Lord Keynes had famously said that “Practical men, who believe themselves to be quite exempt from any intellectual influences, are usually slaves of some defunct economist”
Pakistan offers the best illustration of Keynes’s statement.
Here we are still suffering from S M Akhtar even though most kids don’t even know who he was. If you know this name you are probably old.
I remember I could never read that book called Economic of Pakistan by S M Akhtar. It was like memorizing the economic survey and a plan both of which are unreadable documents. The trick was to memorize numbers and throw them back at the examiner. And you also had to kind of compartmentalize your mind. Whatever you learnt of real economics—theory and empirics—you kept separate from the economics of Pakistan.
Pakistan economics is still recovering from the Akhtar. And it is never more apparent than at budget time. People treat the numbers of the economy with the same sanctity that we treated them when taking our BA exam. Regurgitating numbers without any point was enough to win you points.
Economy was not about understanding relationships between key variables, uncovering agent and agency behavior, delineating the role of policy or debating market or government failure. Mindless number pronouncements were enough. At least 2 common fallacies survive from Akhtar days. (There are more. Will cover them later)
It was also an era of planning when the book was written. Hence it was important to think in terms of government targets, plans and achievements. The literature moved on and we now know that the government has no way of targeting any variable. There is no serious economic work being done in the government. In fact the government does not even employ economists.
More importantly, economists have known since the seventies that prediction is not possible given the many forces at work in the economy. Without having meaningful forecasts, how can the government announce targets? Yet headlines are written about targets and many columnists discuss these as if those targets have meaning.
There is much excitement around the setting of export and growth targets. No one asks where they came from? Just that the government fixed a target. Even in the earlier planning models, the announcement of targets were supposed to be accompanied by an analysis outlining the instruments of policy that the government had for trying to achieve the target. Not here. The government can announce any target and tell you nothing about their policy instruments and certainly not connect their policies with the target. But the old Akhtarites have been trained merely to memorize targets and feel good.
Numbers are so all important in this scheme. The export target is always mentioned as 17% or 18 %. It remains in that narrow range and no one questions it. MOC has no analytical model or anything that justifies that number. But more importantly no one notices that the nominal GDP often is growing by the same amount. Hence in terms of the share of GDP exports will not grow. Indeed over the last decade or more this ratio has remained constant despite MOC sounding heroic announcing the target and many media columnists being excited about it.

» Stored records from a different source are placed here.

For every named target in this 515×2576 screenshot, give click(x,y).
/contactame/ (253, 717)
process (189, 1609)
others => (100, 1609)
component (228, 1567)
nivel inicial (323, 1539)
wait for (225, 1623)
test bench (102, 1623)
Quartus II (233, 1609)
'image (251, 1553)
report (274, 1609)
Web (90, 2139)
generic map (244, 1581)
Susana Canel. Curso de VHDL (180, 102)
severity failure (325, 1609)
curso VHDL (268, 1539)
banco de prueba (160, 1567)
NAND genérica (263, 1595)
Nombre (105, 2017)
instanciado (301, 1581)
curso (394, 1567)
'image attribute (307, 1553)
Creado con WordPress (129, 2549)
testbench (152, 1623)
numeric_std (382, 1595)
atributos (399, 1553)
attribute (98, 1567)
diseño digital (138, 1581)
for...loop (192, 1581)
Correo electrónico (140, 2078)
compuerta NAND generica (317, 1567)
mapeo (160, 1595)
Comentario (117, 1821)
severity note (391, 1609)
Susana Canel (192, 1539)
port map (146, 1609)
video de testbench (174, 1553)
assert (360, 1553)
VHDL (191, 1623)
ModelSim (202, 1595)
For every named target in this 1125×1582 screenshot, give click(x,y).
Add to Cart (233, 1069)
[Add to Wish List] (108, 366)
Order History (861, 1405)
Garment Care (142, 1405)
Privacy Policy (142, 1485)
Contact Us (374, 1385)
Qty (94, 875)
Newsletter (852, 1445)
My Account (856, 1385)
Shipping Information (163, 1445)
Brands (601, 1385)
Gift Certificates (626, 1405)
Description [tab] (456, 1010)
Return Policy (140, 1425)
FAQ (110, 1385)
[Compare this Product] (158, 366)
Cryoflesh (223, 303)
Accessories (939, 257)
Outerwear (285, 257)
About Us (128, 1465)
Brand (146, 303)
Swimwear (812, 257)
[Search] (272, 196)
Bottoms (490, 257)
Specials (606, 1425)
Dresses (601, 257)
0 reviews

Numbers are so all important that we quibble over the 3rd decimal point. For example headlines were given to the growth number this year, with MOF claiming 4.1 % and several economists claiming 3.5 %. Much excitement was generated.
I have also seen MOF claiming a great achievement by showing an improvement in the deficit of .2 %. Can we measure these numbers so finely?
Unfortunately, a course in statistics was not a requirement for graduating with S M Akhtar. I have asked many a columnist who comes to me with a question on numbers asking me to interpret a minor difference in economic numbers, have you taken a course in statistics and the answer invariably is “no”. But then this is directly from the way our curriculum was set.
Now a first course in statistics will teach you that most data collection can never be exact. It always comes with a margin of error. In reality we have an interval of possible measures. More than likely, both 3.5 and 4.1 are in the realm of possibilities statistically speaking. So the debate is useless as statistically both numbers are indistinguishable.
In a recent paper on energy and growth, Imran Choudhry, Noreen Safdar and Fatima Farooq present the mean and the standard deviation of the GDP in Pakistan over the period 1972-2012 to be 4.82 and 1.96 respectively. The well-established rule is that 2 standard deviations from the mean on either side marks a confidence interval where most outcomes can be considered possible and cannot be ruled out as different from the mean. Given this well established rule, the confidence interval for our growth data is between .94 and 8.44.
The fuss that is being created about the numbers is totally uncalled for. The precision required to differentiate between 4.1, 3.5 and 3.3 is not there. It just makes good copy and shows people how clever we are when we question numbers even though the numbers don’t mean much.
Sadly this mindless following of a defunct economist is keeping the real economic debate away!